オーガナザイズド

三十郎氏は映画とカメラと旅について語りたい。なお、実態はほぼ映画である。

『ラスト・リベンジ』

Dying of the Light, 93min

監督:ポール・シュレイダー 出演:ニコラス・ケイジアントン・イェルチン

★★

概要

呆けかけのおっさんが死にかけのおっさんに復讐する話。

短評

監督・脚本がポール・シュレイダーなのでそれっぽいことを言ったりもするが、基本的にはいつものニコラス・ケイジの映画である。パッケージには「ニコラス・ケイジ 引退」の文字が並んでいるが、もちろんニコラス・ケイジは引退していないので安心してほしい。彼はこれからもB級映画限定のスターであり続けるだろう。本作で彼が演じるエヴァン・レイクが引退を勧められ、「俺は現場に戻りたいのに!ちくしょー辞めてやる!」と単身(+1)、仇敵の元に乗り込む話である。

あらすじ

レイクは長年CIAで働いてきたベテラン捜査官である。彼はFTD(前頭側頭型認知症)という一種の認知症を患っている。残された時間は少ないという状況の中で、かつて彼を拷問したテロリスト、バニールの手掛かりを掴む。

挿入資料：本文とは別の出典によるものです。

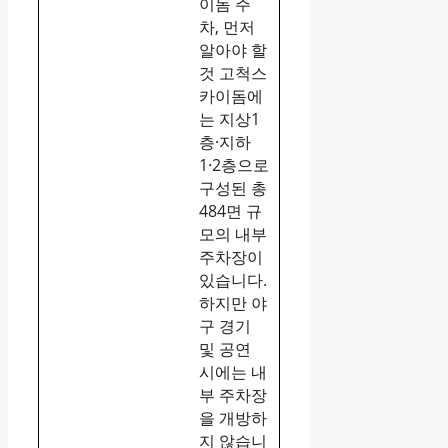
이돔 주
차, 먼저
알아야 할
것 고척스
카이돔에
는 지상1
층·지하
1·2층으로
구성된 총
484면 규
모의 내부
주차장이
있습니다.
하지만 야
구 경기
및 공연
시에는 내
부 주차장
을 개방하
지 않습니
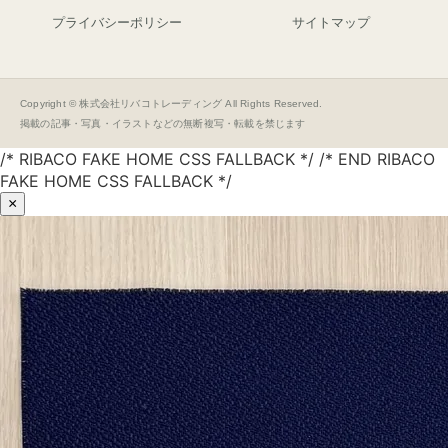
プライバシーポリシー
サイトマップ
Copyright © 株式会社リバコトレーディング All Rights Reserved.
掲載の記事・写真・イラストなどの無断複写・転載を禁じます
/* RIBACO FAKE HOME CSS FALLBACK */ /* END RIBACO
FAKE HOME CSS FALLBACK */
×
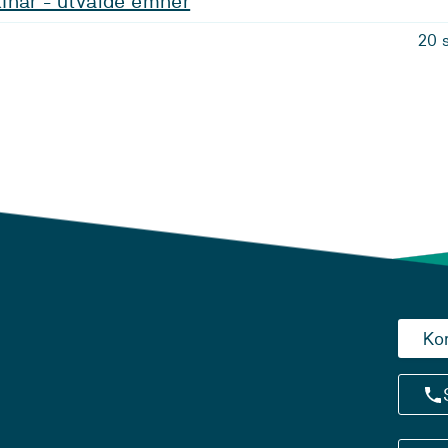
inar - utvalde emner
20 
Ko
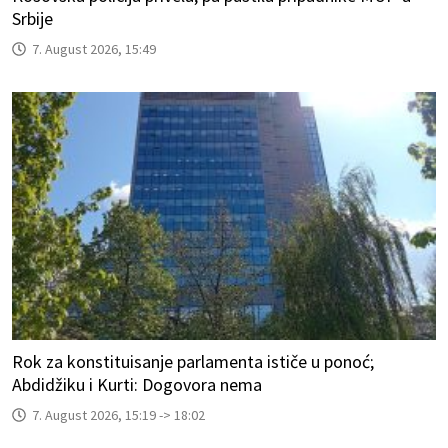
Srbije
7. August 2026, 15:49
Rok za konstituisanje parlamenta ističe u ponoć;
Abdidžiku i Kurti: Dogovora nema
7. August 2026, 15:19 -> 18:02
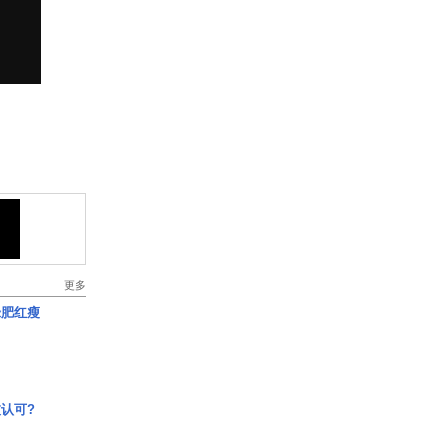
更多
绿肥红瘦
认可?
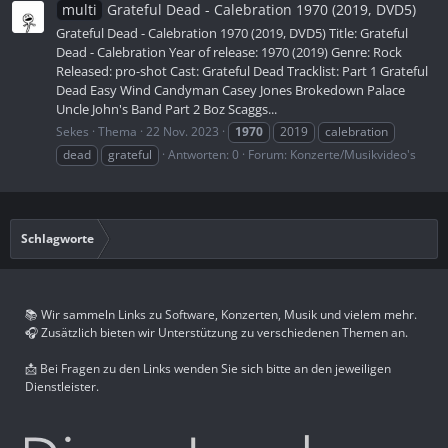
multi
Grateful Dead - Calebration 1970 (2019, DVD5)
Grateful Dead - Calebration 1970 (2019, DVD5) Title: Grateful
Dead - Calebration Year of release: 1970 (2019) Genre: Rock
Released: pro-shot Cast: Grateful Dead Tracklist: Part 1 Grateful
Dead Easy Wind Candyman Casey Jones Brokedown Palace
Uncle John's Band Part 2 Boz Scaggs...
Sekes
Thema
22 Nov. 2023
1970
2019
calebration
dead
grateful
Antworten: 0
Forum:
Konzerte/Musikvideo's
Schlagworte
📚 Wir sammeln Links zu Software, Konzerten, Musik und vielem mehr.
🎧 Zusätzlich bieten wir Unterstützung zu verschiedenen Themen an.
📩 Bei Fragen zu den Links wenden Sie sich bitte an den jeweiligen
Dienstleister.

レイクは上司に捜査チームを派遣してくれと要請するものの却下。上司曰く「バニールも放っておけば死ぬんだし、別にいいでしょ」。そう、バニールはサラセミアという血液の病気を罹患しており、杖がなければ立つこともままならないのである。

感想

呆けおっさんvs重病おっさんという構図自体はコメディのようだが、特に笑えるようなところはなかった。かと言ってシリアスな映画として設定が活かされているわけでもないので、最終的にはニコラス・ケイジが敵をやっつけて終わりといういつもの映画である。病気の設定も、ニコラス・ケイジの手が震える演技がわざとらしかったりして、残念な出来に繋がっている。

本作に面白い点があるとすれば、斯々然々の末にレイクがバニールの元に辿り着き、二人が対峙するシーンである。レイクはバニールへの復讐のためにやって来たと思われたのだが、なんと殺さない。ここで交わされる会話に見られる自らの正義への揺らぎが、シュレイダーの描きたかったテーマなのではないかと察せられるが、いかんせん取ってつけた感は否めない。更に悪いことに、殺さずにバニール宅を後にしたレイクが襲撃され、結局戻ってきて殺すのである。先程の会話は認知症らしく無かったことにし、悪い奴を悪い奴と再設定してぶっ殺すというアメリカ全開モードに回帰する。

認知症を自覚したら、どんな理由があろうと車の運転はやめるべきだと思った。